Waldorf Tuna Salad Recipe
- 2 cans (6 ounces each) light water-packed tuna, drained and flaked
- 1 large red apple, chopped
- 1/3 cup chopped celery
- 1/3 cup raisins
- 1/3 cup chopped dates
- 1/4 cup chopped walnuts
- 1/2 cup fat-free plain yogurt
- 1/4 cup reduced-fat mayonnaise
- 4 lettuce leaves
- 1/4 cup shredded reduced-fat Monterey Jack cheese
- 1. In a large bowl, combine the tuna, apple, celery, raisins, dates and walnuts. Combine yogurt and mayonnaise; add to tuna mixture and toss to coat. Serve on lettuce-lined plates; sprinkle with the cheese. Yield: 4 servings.
3/4 cup: 340 calories, 12g fat (2g saturated fat), 36mg cholesterol, 495mg sodium, 34g carbohydrate (26g sugars, 4g fiber), 28g protein. Diabetic Exchanges: 2-1/2 lean meat, 1-1/2 fruit, 1 starch, 1 fat.
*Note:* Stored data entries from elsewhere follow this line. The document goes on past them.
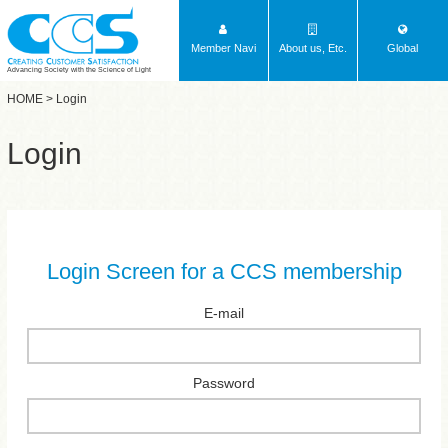
Member Navi
About us, Etc.
Global
Advancing Society with the Science of Light
HOME
> Login
Login
Login Screen for a CCS membership
E-mail
Password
Reviews for Waldorf Tuna Salad
"I made this salad today for lunch. All I can say is Winner! I made a couple of changes. I toasted the walnuts, and added a cooked egg. I omitted the yogurt since I didn't have any but the mayo was perfect. This recipe is not only easy but delicious. I highly recommend it as a Volunteer Field Editor."
Light-Bodied White Wine
Enjoy this recipe with a light-bodied white wine such as Sauvignon Blanc or Pinot Grigio.